**Problem description**
The answer must be the lines from the one containing "网站地图 (696, 1837)" through the last line of the data below, copied exactly, with nothing else.

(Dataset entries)
+===+

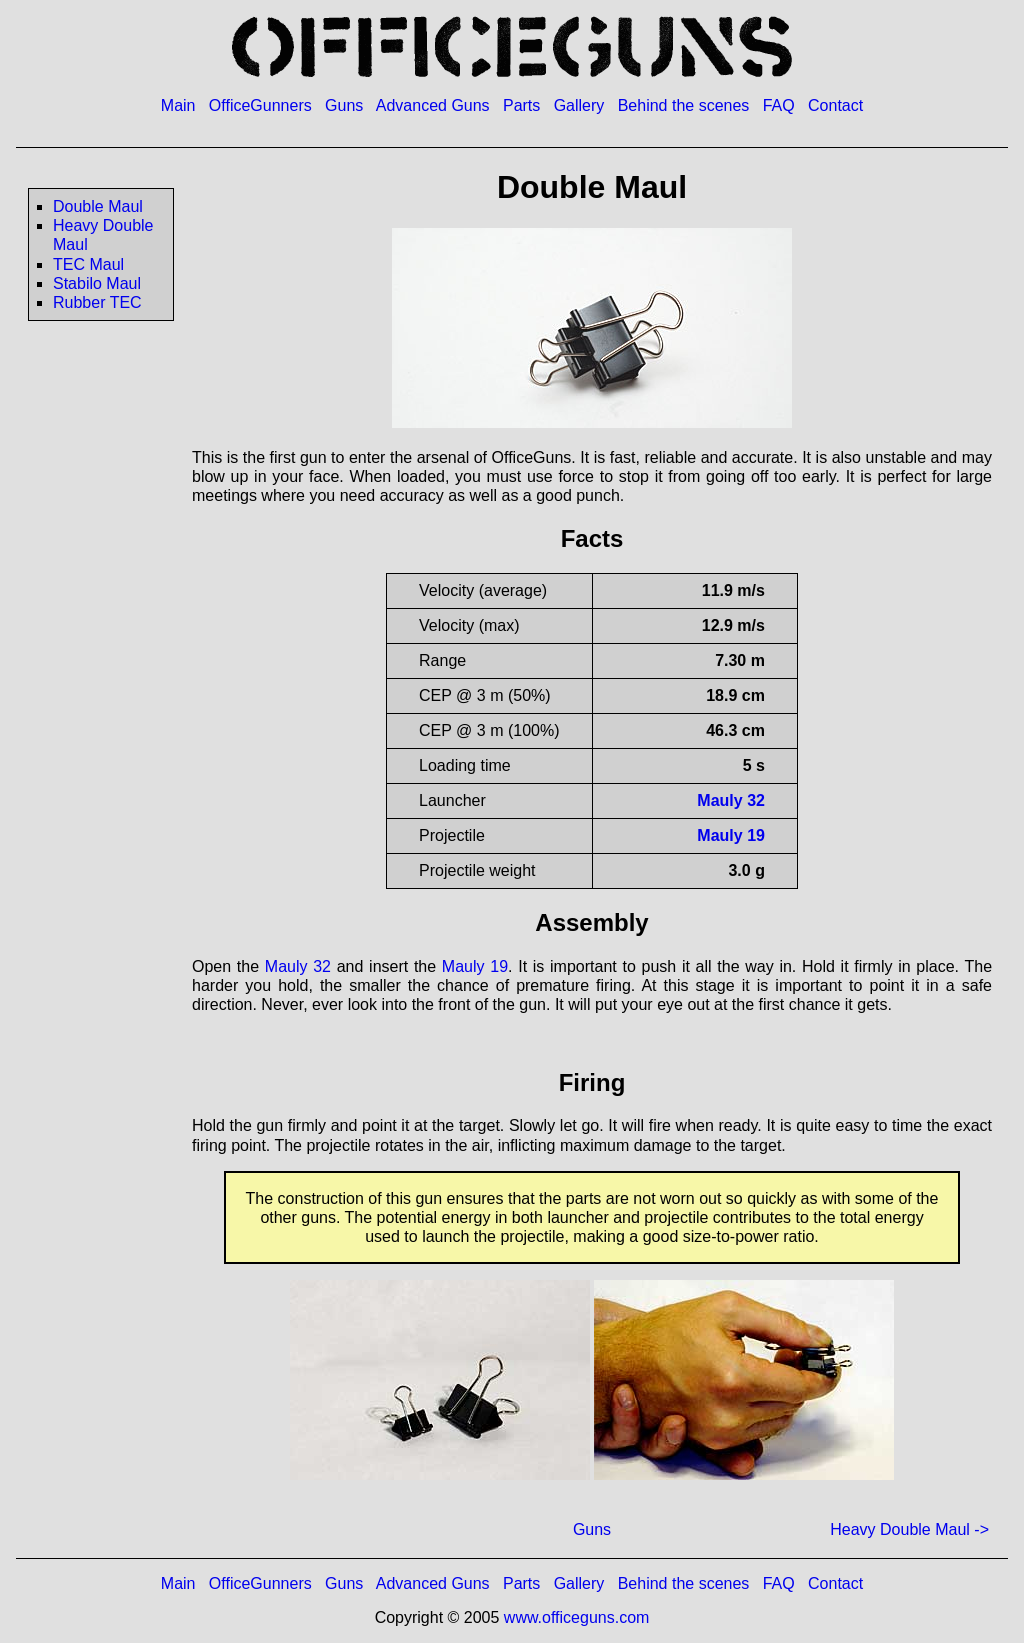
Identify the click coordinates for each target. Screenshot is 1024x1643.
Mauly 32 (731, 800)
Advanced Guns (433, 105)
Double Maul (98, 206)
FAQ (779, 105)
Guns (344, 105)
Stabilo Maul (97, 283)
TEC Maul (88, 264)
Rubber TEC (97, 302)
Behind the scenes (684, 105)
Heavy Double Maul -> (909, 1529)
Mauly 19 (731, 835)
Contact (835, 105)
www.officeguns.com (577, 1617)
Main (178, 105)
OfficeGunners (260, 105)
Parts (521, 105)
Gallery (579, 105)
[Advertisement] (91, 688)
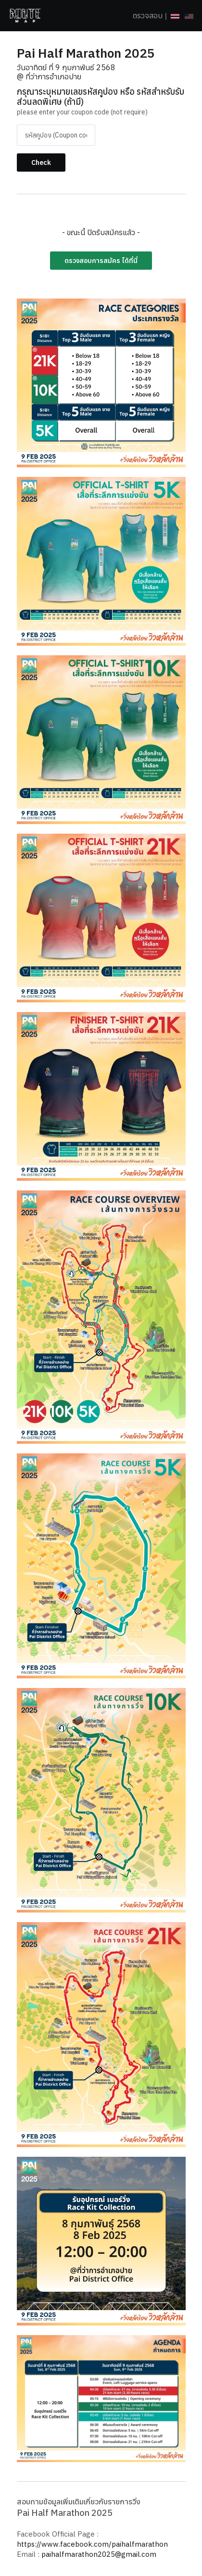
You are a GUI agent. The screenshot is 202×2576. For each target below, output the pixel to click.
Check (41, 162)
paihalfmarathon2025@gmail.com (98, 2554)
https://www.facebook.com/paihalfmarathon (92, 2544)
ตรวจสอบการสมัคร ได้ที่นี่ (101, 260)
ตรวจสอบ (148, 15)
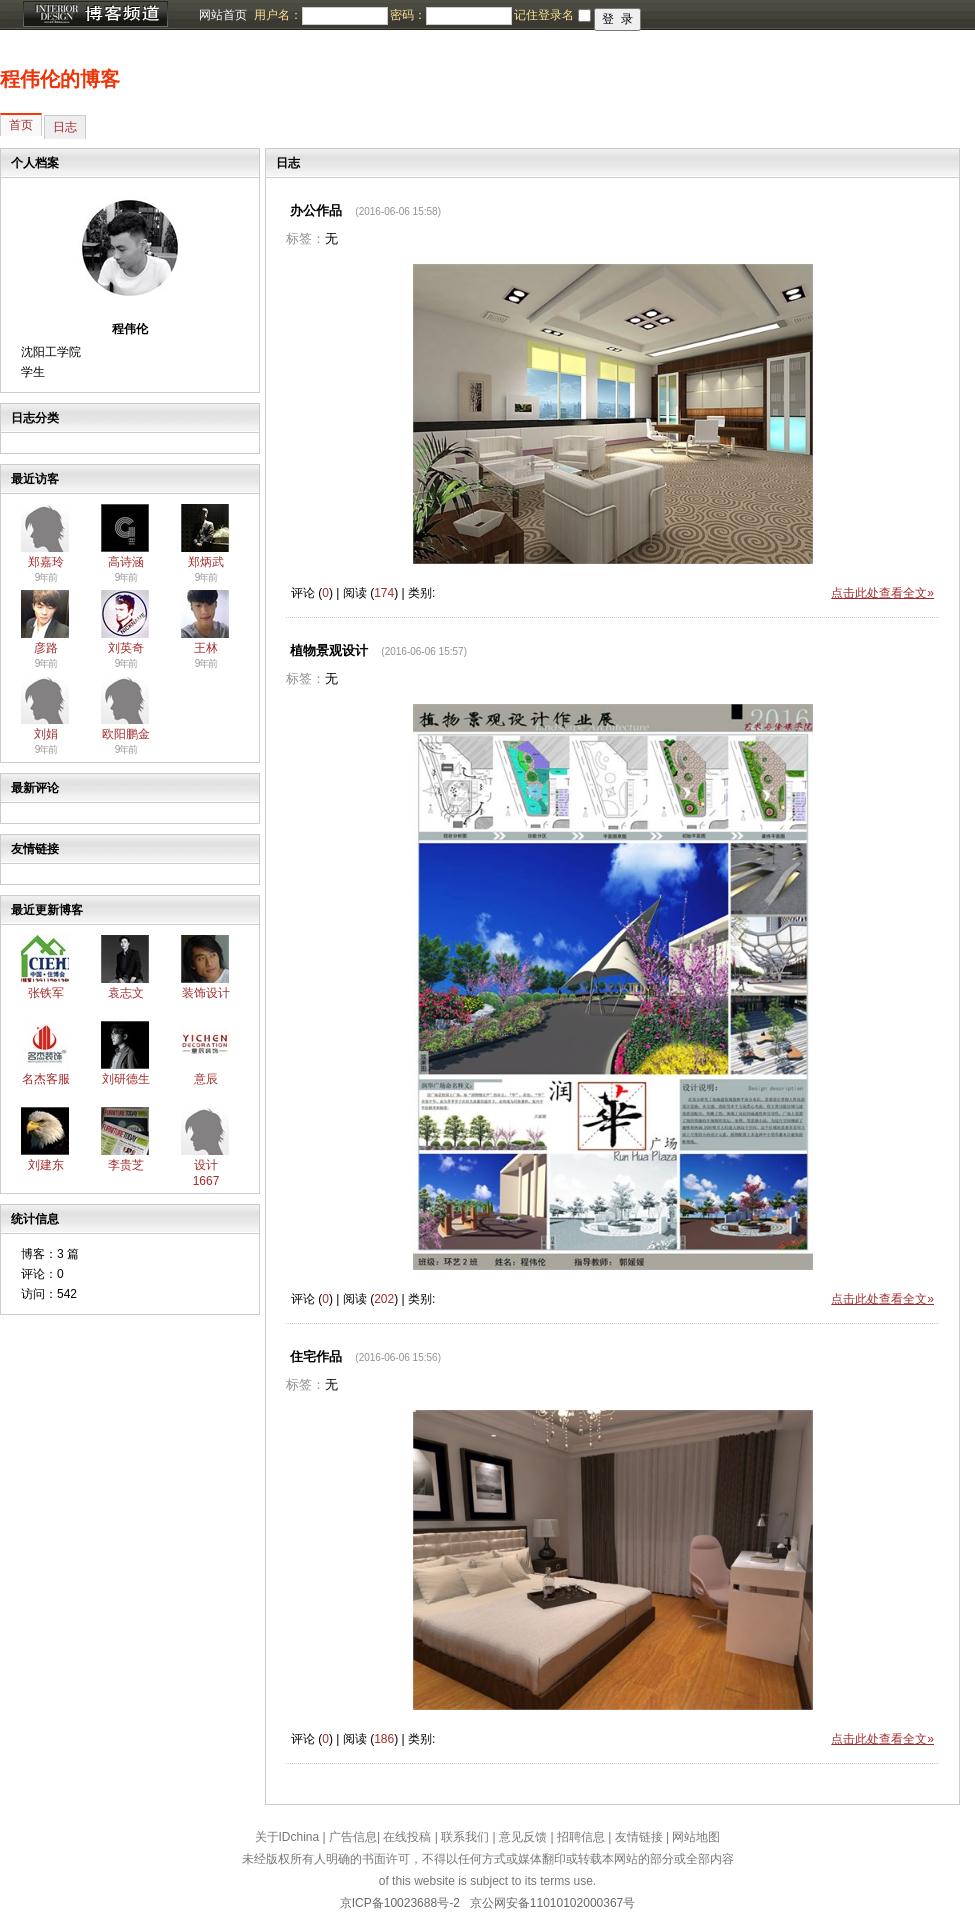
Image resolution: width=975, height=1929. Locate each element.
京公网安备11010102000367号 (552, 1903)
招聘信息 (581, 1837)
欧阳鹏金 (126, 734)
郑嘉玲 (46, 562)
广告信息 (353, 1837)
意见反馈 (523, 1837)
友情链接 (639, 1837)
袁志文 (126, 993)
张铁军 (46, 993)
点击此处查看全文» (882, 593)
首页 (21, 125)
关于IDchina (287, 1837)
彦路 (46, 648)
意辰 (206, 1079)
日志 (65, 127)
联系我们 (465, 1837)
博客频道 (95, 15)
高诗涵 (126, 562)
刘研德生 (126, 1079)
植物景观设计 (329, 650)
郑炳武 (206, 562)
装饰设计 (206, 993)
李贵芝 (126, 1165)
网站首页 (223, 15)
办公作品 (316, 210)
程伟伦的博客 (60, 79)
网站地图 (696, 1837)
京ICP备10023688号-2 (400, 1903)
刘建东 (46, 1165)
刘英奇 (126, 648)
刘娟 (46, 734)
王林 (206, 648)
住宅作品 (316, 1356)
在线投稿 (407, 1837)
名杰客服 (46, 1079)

+===+

**Solution for this problem**
网站地图 (696, 1837)
京ICP备10023688号-2 (400, 1903)
刘建东 (46, 1165)
刘英奇 (126, 648)
刘娟 (46, 734)
王林 (206, 648)
住宅作品 (316, 1356)
在线投稿 (407, 1837)
名杰客服 (46, 1079)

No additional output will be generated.